Introduction: Desmoplastic variant account for 4-5% of all ameloblastomas. The present study describes the case of a patient that experienced numerous recurrences in the maxilla and also discusses recommendations for different treatment modalities in this variant. Case Report: A 18 year old female presented to us as a post op (left maxillectomy) case of odontogenic tumor. Her pre op complains was swelling over left cheek since 2 months. Pre op CT PNS showed soft tissue densities in left maxillary sinus with extensive bony destruction and HP report revealed it to be a small cell malignant neoplasm. Patient also had a H/O of surgery 2 years back in which HP report revealed odontogenic squamous tumor.

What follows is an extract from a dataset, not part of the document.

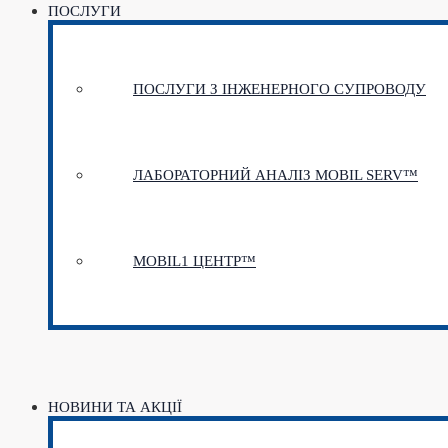
ПОСЛУГИ
ПОСЛУГИ З ІНЖЕНЕРНОГО СУПРОВОДУ
ЛАБОРАТОРНИЙ АНАЛІЗ MOBIL SERV™
MOBIL1 ЦЕНТР™​
НОВИНИ ТА АКЦІЇ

Patient received EBRT to head and neck region 60 GY/30# in 6 weeks. Patient remained asymptomatic till four year and reported with C/O difficulty in swallowing. On examination a huge mass seen on left side of hard palate with extension from soft palate. CECT PNS showed soft tissue mass lesion in post maxillectomy area extending into left nasal cavity, oral cavity and left side of tongue. Biopsy from the lesion revealed mucoepidermoid carcinoma. Patient received 5 cycles of chemotherapy and radiotherapy 20 GY/5# to the same area to debulk the disease after which patient underwent WLE of the tumor and this time HP revealed desmoplastic ameloblastoma. Now patient is asymptomatic and is on follow up. Conclusion: Odontogenic tumor may present with various histopathology variant. Though it is a chemo and radio resistant tumor but these modalities can help in debulking the disease.

Abstract: 134

Retreatment in recurrent head and neck cancer by SBRT


Shashank Shekhar

Department of Radiotherapy, Max Cancer Centre, Saket, Delhi, India, E-mail: [email protected]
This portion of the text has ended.